WORK TASK:
Each record that follows is to be transcribed exactly, excluding its images.

================

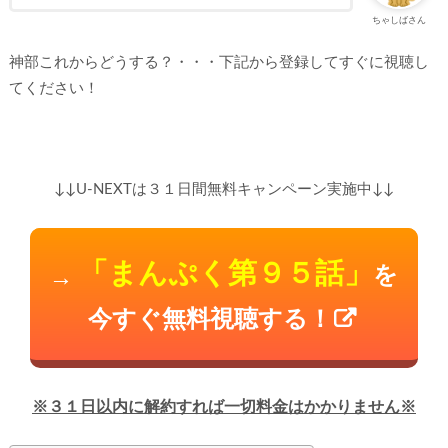
ちゃしばさん
神部これからどうする？・・・下記から登録してすぐに視聴し
てください！
↓↓U-NEXTは３１日間無料キャンペーン実施中↓↓
「まんぷく第９５話」
を
→
今すぐ無料視聴する！
※３１日以内に解約すれば一切料金はかかりません※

================

PROBLEM SOLUTION:
ちゃしばさん
神部これからどうする？・・・下記から登録してすぐに視聴し
てください！
↓↓U-NEXTは３１日間無料キャンペーン実施中↓↓
「まんぷく第９５話」
を
→
今すぐ無料視聴する！
※３１日以内に解約すれば一切料金はかかりません※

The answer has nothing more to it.